Give the data back exactly as it stands.
── PROVIDED DATA ──
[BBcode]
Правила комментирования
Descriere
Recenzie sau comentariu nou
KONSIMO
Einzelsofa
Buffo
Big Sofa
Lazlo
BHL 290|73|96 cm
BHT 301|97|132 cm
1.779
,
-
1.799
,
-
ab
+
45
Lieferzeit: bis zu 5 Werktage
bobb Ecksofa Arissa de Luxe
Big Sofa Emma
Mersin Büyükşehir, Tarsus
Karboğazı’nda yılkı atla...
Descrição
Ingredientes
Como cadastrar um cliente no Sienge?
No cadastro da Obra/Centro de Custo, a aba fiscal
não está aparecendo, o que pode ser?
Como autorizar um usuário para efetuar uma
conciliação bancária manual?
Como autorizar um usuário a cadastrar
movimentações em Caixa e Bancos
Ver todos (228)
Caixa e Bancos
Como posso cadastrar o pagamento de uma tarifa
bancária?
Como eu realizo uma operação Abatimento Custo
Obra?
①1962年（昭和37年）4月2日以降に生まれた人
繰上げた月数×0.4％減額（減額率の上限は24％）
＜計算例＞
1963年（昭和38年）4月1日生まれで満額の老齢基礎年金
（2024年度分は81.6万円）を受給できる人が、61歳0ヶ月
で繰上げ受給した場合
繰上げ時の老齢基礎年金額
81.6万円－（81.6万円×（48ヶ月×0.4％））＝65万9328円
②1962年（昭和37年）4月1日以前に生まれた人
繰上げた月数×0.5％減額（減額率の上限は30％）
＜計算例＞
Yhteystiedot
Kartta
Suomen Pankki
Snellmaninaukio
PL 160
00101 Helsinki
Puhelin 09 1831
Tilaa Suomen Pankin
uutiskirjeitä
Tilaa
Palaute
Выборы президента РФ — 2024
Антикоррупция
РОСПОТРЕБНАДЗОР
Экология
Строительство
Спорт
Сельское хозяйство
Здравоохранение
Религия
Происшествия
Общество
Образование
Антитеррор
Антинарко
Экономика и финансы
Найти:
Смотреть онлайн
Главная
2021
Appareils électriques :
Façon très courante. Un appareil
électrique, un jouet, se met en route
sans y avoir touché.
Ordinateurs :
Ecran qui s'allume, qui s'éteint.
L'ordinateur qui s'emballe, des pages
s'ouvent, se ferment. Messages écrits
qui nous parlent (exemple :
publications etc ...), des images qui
───
**FINISHED TASK:**
[BBcode]
Правила комментирования
Descriere
Recenzie sau comentariu nou
KONSIMO
Einzelsofa
Buffo
Big Sofa
Lazlo
BHL 290|73|96 cm
BHT 301|97|132 cm
1.779
,
-
1.799
,
-
ab
+
45
Lieferzeit: bis zu 5 Werktage
bobb Ecksofa Arissa de Luxe
Big Sofa Emma
Mersin Büyükşehir, Tarsus
Karboğazı’nda yılkı atla...
Descrição
Ingredientes
Como cadastrar um cliente no Sienge?
No cadastro da Obra/Centro de Custo, a aba fiscal
não está aparecendo, o que pode ser?
Como autorizar um usuário para efetuar uma
conciliação bancária manual?
Como autorizar um usuário a cadastrar
movimentações em Caixa e Bancos
Ver todos (228)
Caixa e Bancos
Como posso cadastrar o pagamento de uma tarifa
bancária?
Como eu realizo uma operação Abatimento Custo
Obra?
①1962年（昭和37年）4月2日以降に生まれた人
繰上げた月数×0.4％減額（減額率の上限は24％）
＜計算例＞
1963年（昭和38年）4月1日生まれで満額の老齢基礎年金
（2024年度分は81.6万円）を受給できる人が、61歳0ヶ月
で繰上げ受給した場合
繰上げ時の老齢基礎年金額
81.6万円－（81.6万円×（48ヶ月×0.4％））＝65万9328円
②1962年（昭和37年）4月1日以前に生まれた人
繰上げた月数×0.5％減額（減額率の上限は30％）
＜計算例＞
Yhteystiedot
Kartta
Suomen Pankki
Snellmaninaukio
PL 160
00101 Helsinki
Puhelin 09 1831
Tilaa Suomen Pankin
uutiskirjeitä
Tilaa
Palaute
Выборы президента РФ — 2024
Антикоррупция
РОСПОТРЕБНАДЗОР
Экология
Строительство
Спорт
Сельское хозяйство
Здравоохранение
Религия
Происшествия
Общество
Образование
Антитеррор
Антинарко
Экономика и финансы
Найти:
Смотреть онлайн
Главная
2021
Appareils électriques :
Façon très courante. Un appareil
électrique, un jouet, se met en route
sans y avoir touché.
Ordinateurs :
Ecran qui s'allume, qui s'éteint.
L'ordinateur qui s'emballe, des pages
s'ouvent, se ferment. Messages écrits
qui nous parlent (exemple :
publications etc ...), des images qui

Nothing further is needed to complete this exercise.